Not to be confused with Langfang’s Eco-Smart City, which we’ve covered in recent months, the nearby city of Tianjin’s own “Eco-City” project is another one of China’s several efforts in green building development. The eco-city in Tianjin is meant to be a 30 square kilometer city full of sustainable communities that shows off the latest in energy-conscious building.

Tian Fang Tower

image via Kevin Kennon Architects

The Tian Fang tower will generate about 20% of its energy on site using a combination of solar panels, wind turbines and hydrogen fuel cells, while another 20% of the tower’s energy use will be saved using conservation efforts. According to the report, several solar and wind studies were conducted and subsequently used in the design of the building to maximize use of daylight and available wind resources for natural building lighting  and convection based heating and cooling.
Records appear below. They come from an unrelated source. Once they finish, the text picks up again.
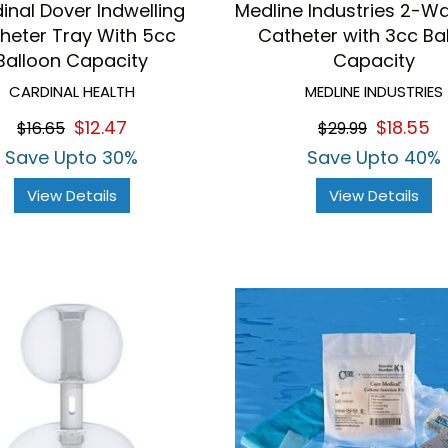
inal Dover Indwelling
Medline Industries 2-Wa
heter Tray With 5cc
Catheter with 3cc Ba
Balloon Capacity
Capacity
CARDINAL HEALTH
MEDLINE INDUSTRIES
$12.47
$18.55
$16.65
$29.99
Save Upto 30%
Save Upto 40%
View Details
View Details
The  building’s shape and use of glass is a deliberate move to merge form and function. Kennon based Tian Fang’s design on 14X14 meter square blocks and staggered them so that the building has 18 corners instead of just 4. Not only does this approach afford more highly coveted “corner office” real estate but, as the building’s columns rise, their shapes allow the building to maximize its exposure to the sun and port more light into the building’s more than 50 atriums.

The building is scheduled to be completed sometime in 2013. When it is finished, it should draw 40% less energy from the city’s grid than similar buildings in the area.